REVIEW: E M Forster's rich story let down by sparse staging in Northampton show
Lily Canter reviews A Passage to India at the Royal & Derngate in Northampton
Not since my A-level coursework have I dared venture into the world of E M Forster again but the latest adaptation of his novel A Passage to India at Royal & Derngate piqued my attention.
The Made in Northampton co-production with ensemble company Simple8 takes the audience on an absurd and mystical journey to the colonial world of northern India prior to World War One.
Here two female protagonists, a forthright Mrs Moore and her desperately curious prospective daughter-in-law Adela, attempt to embrace the 'real' India amidst sneering disapproval from the dominant British men that surround them.

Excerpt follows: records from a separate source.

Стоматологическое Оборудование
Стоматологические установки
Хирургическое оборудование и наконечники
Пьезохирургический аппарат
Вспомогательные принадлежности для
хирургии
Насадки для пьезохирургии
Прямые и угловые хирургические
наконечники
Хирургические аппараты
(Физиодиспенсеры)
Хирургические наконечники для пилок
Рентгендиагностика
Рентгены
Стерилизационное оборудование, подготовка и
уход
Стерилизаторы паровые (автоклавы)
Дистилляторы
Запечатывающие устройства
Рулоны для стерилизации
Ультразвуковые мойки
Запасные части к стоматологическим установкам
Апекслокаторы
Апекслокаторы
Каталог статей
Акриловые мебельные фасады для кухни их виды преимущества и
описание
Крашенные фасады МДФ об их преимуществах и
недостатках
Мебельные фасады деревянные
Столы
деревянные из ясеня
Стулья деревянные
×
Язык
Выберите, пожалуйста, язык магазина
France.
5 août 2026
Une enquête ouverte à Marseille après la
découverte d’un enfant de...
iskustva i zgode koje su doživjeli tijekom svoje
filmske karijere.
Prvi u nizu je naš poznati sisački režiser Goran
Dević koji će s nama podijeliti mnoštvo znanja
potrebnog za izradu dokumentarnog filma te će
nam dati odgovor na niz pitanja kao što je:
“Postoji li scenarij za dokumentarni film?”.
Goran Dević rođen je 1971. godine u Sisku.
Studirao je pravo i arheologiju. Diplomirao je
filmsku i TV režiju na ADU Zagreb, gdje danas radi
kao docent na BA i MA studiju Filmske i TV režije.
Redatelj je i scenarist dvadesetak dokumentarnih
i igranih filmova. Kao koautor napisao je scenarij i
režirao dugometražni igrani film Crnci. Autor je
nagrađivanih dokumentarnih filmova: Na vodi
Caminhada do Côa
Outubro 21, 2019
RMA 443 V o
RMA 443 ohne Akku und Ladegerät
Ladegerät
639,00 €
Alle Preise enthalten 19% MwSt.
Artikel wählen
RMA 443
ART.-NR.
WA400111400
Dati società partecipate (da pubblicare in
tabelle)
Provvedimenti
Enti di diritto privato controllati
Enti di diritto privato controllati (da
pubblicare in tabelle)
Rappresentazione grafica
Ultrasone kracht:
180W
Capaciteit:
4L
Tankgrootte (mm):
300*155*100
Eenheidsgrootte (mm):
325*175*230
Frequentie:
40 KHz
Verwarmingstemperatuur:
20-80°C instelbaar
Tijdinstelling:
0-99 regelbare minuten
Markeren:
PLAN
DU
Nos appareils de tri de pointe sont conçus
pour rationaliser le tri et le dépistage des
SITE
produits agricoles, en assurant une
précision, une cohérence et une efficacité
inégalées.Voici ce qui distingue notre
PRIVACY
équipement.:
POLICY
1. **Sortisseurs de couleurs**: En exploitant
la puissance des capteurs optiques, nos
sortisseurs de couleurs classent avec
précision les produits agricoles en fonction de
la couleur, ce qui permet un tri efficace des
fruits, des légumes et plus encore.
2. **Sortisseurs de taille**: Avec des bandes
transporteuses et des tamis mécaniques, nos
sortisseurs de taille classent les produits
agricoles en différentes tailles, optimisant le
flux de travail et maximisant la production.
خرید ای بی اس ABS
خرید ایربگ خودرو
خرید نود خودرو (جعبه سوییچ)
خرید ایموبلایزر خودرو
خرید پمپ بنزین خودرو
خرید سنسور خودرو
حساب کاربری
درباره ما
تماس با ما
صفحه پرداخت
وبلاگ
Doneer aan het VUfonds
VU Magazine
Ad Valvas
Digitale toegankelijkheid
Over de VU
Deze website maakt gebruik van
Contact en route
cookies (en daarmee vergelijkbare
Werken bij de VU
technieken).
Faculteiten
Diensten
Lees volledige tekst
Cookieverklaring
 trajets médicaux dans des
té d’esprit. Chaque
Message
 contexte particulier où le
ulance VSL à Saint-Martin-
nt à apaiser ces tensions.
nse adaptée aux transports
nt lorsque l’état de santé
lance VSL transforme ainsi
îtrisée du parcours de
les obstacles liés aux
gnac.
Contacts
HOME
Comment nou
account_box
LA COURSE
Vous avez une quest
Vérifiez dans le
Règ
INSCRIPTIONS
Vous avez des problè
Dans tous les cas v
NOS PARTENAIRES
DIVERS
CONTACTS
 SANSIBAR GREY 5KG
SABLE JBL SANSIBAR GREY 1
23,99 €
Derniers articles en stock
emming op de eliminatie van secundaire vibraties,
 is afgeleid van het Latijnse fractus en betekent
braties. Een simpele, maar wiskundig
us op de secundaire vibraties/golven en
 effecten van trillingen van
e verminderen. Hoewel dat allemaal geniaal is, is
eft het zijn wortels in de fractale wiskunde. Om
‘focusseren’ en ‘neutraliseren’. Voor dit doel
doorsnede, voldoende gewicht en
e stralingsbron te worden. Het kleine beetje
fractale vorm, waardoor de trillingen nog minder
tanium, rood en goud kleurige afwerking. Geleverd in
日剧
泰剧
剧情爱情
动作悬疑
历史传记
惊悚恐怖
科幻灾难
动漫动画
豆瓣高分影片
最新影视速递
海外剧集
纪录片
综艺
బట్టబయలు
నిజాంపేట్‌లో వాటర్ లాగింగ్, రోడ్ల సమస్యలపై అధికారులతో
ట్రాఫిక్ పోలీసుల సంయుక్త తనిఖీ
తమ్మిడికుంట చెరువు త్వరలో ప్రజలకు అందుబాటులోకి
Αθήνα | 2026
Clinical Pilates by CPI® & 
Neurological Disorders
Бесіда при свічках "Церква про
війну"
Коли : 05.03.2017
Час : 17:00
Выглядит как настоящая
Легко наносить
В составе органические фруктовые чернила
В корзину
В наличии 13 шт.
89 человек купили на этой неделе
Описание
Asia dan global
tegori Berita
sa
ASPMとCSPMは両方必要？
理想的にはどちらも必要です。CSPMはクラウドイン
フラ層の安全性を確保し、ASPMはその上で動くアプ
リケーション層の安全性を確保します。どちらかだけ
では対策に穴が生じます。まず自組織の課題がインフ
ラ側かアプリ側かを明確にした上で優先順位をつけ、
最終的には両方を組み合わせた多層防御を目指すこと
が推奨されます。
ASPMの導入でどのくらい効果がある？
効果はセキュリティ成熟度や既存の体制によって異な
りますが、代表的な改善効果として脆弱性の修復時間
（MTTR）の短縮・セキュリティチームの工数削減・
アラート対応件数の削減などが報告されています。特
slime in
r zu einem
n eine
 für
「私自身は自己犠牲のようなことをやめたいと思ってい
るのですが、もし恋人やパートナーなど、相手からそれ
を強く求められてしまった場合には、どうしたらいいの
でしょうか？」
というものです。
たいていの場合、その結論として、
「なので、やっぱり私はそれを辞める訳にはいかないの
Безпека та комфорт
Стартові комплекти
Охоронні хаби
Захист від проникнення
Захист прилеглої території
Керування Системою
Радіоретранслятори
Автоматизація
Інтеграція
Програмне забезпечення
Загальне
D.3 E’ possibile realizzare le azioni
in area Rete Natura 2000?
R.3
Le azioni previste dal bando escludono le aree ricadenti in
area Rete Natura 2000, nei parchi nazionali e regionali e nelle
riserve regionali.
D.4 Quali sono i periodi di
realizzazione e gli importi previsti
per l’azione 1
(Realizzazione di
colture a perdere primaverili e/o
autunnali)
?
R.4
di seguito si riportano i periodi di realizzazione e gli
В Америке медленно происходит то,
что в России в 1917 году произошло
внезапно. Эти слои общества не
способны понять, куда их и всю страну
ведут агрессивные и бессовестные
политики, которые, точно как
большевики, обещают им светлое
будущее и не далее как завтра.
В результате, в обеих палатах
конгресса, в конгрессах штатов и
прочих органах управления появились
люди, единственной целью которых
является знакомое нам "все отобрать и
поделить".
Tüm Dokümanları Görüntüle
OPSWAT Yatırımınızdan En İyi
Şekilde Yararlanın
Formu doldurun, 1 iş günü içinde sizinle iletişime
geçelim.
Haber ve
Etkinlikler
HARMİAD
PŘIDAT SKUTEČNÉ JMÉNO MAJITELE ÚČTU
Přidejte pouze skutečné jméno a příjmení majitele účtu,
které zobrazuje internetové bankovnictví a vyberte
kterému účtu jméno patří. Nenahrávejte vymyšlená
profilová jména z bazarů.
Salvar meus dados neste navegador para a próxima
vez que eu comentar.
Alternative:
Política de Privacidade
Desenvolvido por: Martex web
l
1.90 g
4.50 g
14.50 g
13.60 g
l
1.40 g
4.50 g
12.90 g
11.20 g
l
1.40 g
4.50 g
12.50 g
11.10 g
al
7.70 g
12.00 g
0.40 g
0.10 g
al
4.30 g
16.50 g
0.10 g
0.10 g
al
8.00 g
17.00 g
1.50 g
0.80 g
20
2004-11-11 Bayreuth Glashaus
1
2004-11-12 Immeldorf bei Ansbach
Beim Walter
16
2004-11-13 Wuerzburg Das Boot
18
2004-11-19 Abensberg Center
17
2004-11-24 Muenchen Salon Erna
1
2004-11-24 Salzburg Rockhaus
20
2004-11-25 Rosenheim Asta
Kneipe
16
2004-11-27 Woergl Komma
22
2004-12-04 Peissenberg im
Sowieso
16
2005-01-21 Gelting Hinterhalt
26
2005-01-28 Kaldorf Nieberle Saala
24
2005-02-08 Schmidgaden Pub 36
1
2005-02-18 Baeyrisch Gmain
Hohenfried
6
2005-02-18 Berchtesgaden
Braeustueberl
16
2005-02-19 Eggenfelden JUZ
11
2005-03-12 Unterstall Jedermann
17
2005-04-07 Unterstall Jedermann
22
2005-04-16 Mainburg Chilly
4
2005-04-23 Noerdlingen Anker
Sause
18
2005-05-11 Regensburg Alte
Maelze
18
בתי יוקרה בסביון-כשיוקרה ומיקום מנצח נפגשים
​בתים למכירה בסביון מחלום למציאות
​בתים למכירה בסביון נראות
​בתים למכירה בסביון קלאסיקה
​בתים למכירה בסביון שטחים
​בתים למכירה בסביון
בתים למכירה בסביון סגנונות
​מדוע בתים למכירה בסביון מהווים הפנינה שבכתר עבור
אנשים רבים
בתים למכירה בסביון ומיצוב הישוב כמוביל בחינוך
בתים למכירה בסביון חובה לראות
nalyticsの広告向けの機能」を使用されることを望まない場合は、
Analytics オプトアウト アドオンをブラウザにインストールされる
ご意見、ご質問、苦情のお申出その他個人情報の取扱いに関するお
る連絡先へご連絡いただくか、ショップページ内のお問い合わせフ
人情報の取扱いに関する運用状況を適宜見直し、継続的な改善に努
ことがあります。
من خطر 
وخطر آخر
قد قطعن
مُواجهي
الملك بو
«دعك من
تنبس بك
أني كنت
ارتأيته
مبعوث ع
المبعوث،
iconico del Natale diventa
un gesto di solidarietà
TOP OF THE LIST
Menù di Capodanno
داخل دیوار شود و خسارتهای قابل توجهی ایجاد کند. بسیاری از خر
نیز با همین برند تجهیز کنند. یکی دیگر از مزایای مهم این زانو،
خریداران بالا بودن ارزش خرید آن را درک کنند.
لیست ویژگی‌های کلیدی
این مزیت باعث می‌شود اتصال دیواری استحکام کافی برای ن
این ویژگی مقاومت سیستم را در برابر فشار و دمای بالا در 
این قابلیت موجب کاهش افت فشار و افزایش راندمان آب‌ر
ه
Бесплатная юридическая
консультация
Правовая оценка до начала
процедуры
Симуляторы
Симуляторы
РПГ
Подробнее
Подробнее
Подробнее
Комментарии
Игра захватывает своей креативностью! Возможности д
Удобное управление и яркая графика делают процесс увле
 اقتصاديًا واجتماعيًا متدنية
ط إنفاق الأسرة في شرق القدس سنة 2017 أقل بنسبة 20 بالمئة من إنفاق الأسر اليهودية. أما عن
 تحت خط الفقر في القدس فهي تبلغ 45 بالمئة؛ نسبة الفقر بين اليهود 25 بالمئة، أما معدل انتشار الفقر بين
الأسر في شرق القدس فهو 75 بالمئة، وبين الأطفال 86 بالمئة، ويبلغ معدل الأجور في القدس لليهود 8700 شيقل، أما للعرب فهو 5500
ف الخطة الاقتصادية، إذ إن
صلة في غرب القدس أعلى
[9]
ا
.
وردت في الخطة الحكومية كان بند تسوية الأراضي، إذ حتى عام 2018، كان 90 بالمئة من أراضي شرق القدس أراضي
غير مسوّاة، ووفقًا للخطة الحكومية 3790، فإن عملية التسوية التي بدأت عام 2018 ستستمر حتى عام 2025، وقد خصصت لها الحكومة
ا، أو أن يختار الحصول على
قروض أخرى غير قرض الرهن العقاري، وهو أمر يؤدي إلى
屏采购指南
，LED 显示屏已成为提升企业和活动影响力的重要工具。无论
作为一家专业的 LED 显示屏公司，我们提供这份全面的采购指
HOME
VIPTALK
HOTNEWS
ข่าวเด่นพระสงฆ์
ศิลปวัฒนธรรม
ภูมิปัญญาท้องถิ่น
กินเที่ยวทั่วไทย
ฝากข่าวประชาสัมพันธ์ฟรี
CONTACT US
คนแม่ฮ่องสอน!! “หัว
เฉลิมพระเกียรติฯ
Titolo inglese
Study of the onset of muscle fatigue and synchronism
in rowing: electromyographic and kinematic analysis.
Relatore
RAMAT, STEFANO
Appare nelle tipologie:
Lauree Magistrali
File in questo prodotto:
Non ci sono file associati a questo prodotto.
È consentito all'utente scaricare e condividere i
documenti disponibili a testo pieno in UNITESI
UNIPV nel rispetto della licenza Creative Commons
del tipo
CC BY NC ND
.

Their attempts to be kind and merciful to the occupied Indians are met with contempt from all but Fielding, a British school inspector who shares a deep friendship with native doctor Aziz.
The optimistic unity of east and west which envelopes the play's first act is shattered when an assault occurs at the mysterious Marabar Caves.
What follows is a rapid unravelling of sanity, companionship and faith as Forster questions whether it is ever possible to overcome conflicting cultures and beliefs.
The essence of Forster's provocative novel remains relevant a hundred years on. But for me, it is the enticing caves with their terrifying echo that remain the timeless theme of this adaptation by Simon Dormandy.
No matter what is uttered inside them, the walls always return the same hollow sound - one that epitomises the meaningless of existence.
This bold production attempts to capture the complex philosophical ruminations of Forster's literary novel but does so with mixed success.
The deliberately minimal set with its drapes and boxes certainly focuses your eye on the characters but in doing so fails to capture the colour and vibrancy of the world Mrs Moore and Adela step into.
The use of bamboo sticks (possibly repurposed from the recent Jungle Book production) and numerous wooden boxes to create vehicles, caves and court rooms feels a little too frugal for such an opulent setting.
The original text is laden with themes of politics, religion and sexual repression and these don't all translate coherently to the stage especially for audience members unfamiliar with the novel.
The impressive cast, in particular Asif Khan as the witty yet subservient Aziz, try their upmost to elicit empathy but they are stifled by the density of the source material.
And by paring down the props and staging an opportunity has been lost to visually represent these multiple thematic layers.
This is a brave adaptation, competently produced which gained a warm reception from the packed audience but it will not be everyone's cup of Indian tea.